Defensive Strategy

Pharmaceutical Pricing, Markets and Ebola

17 Oct 2014  

People love to attack pharmaceutical companies for setting high prices.

Dr. Sharon Levine, for example, an executive from Kaiser, recently criticized the $84,000 price of Solvadi, Gilead’s new hepatitis C drug, noting, “It’s an outrageous price.”

The problem is that the reason firms invest in developing new drugs is that there is an opportunity to set a high price and make a lot of money. If pharmaceutical companies can’t generate significant profits, then they won’t invest in R&D.

Pricing is particularly important when it comes to diseases with small patient populations. If you can’t charge a lot, there is no way to justify doing a big clinical trial on a product with only a few potential customers.

When there isn’t an opportunity to make money, companies don’t invest. This is one reason why we don’t have a treatment for Ebola.

For many years, Ebola broke out occasionally in just a few small villages in Africa. Scientists knew Ebola was a terrifying disease with the potential to spread quickly. Companies, however, didn’t invest in R&D for Ebola because there wasn’t much of a market. There were only a few customers. More important, companies couldn’t set a high price; most people and governments in Africa simply don’t have the resources to pay a lot for new therapies.

People should be careful about making snap judgments on the price of medical innovations. The easy answers, capping prices or refusing to pay for expensive treatments, will slow down medical research and innovation.


5 Responses

  1. priyavanjeri says:

    I absolutely agree with you. Governments are constantly criticizing pharma companies for shooting up prices but instead should divery their energy and resources towards developing drugs for such rare diseases at an affordable price. Then they would know the ground reality!

  2. Fabio says:

    How Pharmaceutical companies can help? Check it here https://online.wsj.com/articles/johnson-johnson-to-begin-testing-ebola-vaccine-in-january-1413957003

    If we didn’t need those companies, why government agencies and Universities didn’t work on a solution for Ebola?

    And btw, the drug used by Prof. Calkins as an example, Sovaldi (in combination with other new drugs) is a major advanced in curing HepC. Ask anyone who has been through treatment prior to 2014.

  3. Ebola outbreak is best example to re-state that healthcare can not be treated with mere wealth generation / business creation motive. Healthcare needs to be see beyond the boundaries of profit and loss. There are proven profitable healthcare sections that need to be more giving in nature to nurture not so profit giving areas of healthcare. Seeing every pharmaceutical product in isolation will lead to many more such overlooked and eventually sizable life threatening dangers. However, the questions remain – who decides to part with profit and loss concepts? Who does it first? Statutory requirements, crossing the boundaries, if imposed for R&D in healthcare solutions that ensure proactive efforts to manage not so monetarily lucrative yet patho-physiologically demanding may direct us to make more informed decisions, leading to timely control of catastrophic medical conditions.

  4. David says:

    I understand the rational but I am not sure it is completely built on facts … The fact that on one hand many pharmaceuticals companies are running into end of patents issues with no new drugs to replace their blockbusters other than slightly tweaked versions of the existing ones and on the other hand a lot of money is dedicated to advertising which is a way – I will teach no one here 😉 – to increase perceived value of the product, not necessarily actual value, seems to give a point to the other side of the argument (i.e. the money may not actually be spent that much for R&D …).

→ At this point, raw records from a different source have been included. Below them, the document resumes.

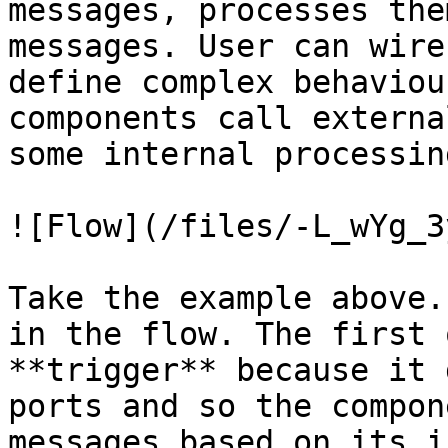
messages, processes the
messages. User can wire
define complex behaviou
components call externa
some internal processin
![Flow](/files/-L_wYg_3
Take the example above.
in the flow. The first 
**trigger** because it 
ports and so the compon
messages based on its i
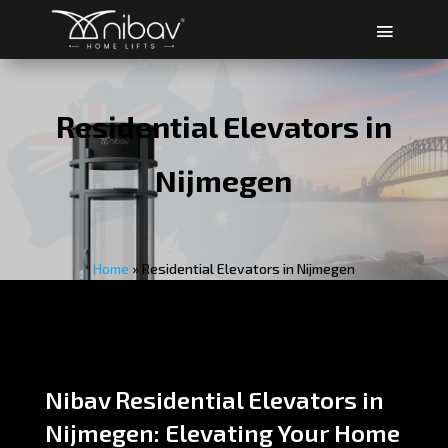
Residential Elevators in
Nijmegen
Home
»
Residential Elevators in Nijmegen
Nibav Residential Elevators in
Nijmegen: Elevating Your Home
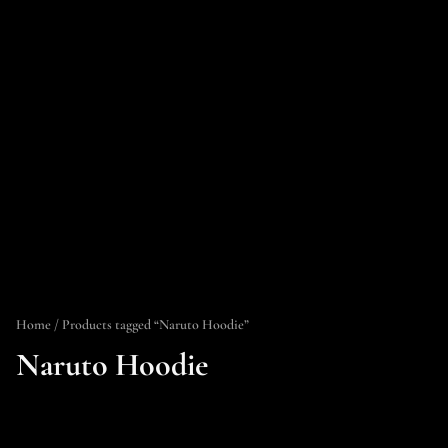
Home
/ Products tagged “Naruto Hoodie”
Naruto Hoodie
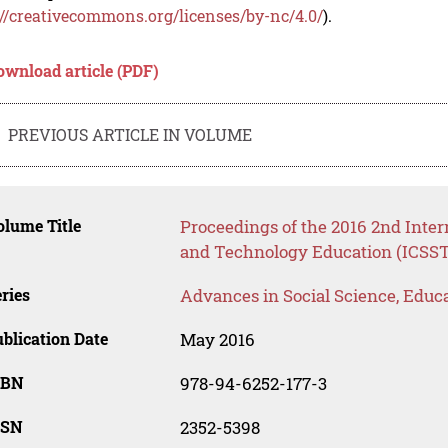
://creativecommons.org/licenses/by-nc/4.0/
).
ownload article (PDF)
PREVIOUS ARTICLE IN VOLUME
lume Title
Proceedings of the 2016 2nd Inter
and Technology Education (ICSST
ries
Advances in Social Science, Educ
blication Date
May 2016
SBN
978-94-6252-177-3
SSN
2352-5398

    I agree saying drugs are too expensive – period – and advocating for price fixing is at best naive and short sighted. But I believe there is a case to be made that large pharmaceuticals could better use some of their money focusing more on either reducing prices or investing more in R&D rather than in lobbying and advertising … I think the right way to go is not to impose a solution but rather influence the parameters. Rather than controlling price I’d rather regulate further (yeah, I guess I am a communist 😉 advertising and lobbying. I think the price of drugs would be better accepted if a larger piece of it were to go to R&D.

    I know I am probably naive but the fact that a significant part of the money I pay for my iPhone goes to advertising and marketing is to me totally fair game. And if the product doesn’t have enough real innovation in it, I am the sucker would bought it anyways! 🙂 I am a little less at ease when it is the money I pay for a drug, especially because unlike for the iPhone, it is almost impossible for me to gauge the real value of the product due to my lack of medical expertise … I’d rather see that money go to R&D.

  5. It always get me irritated that people complain about the prices of pharmaceuticals. Not considering, the cost of discovery, testing, manufacturing, quality and compliance, raw materials… I can go on. And oh, by this way, you get to live and have quality of life. But we can go back to 1901 and die at 40-45 years of age. No thanks.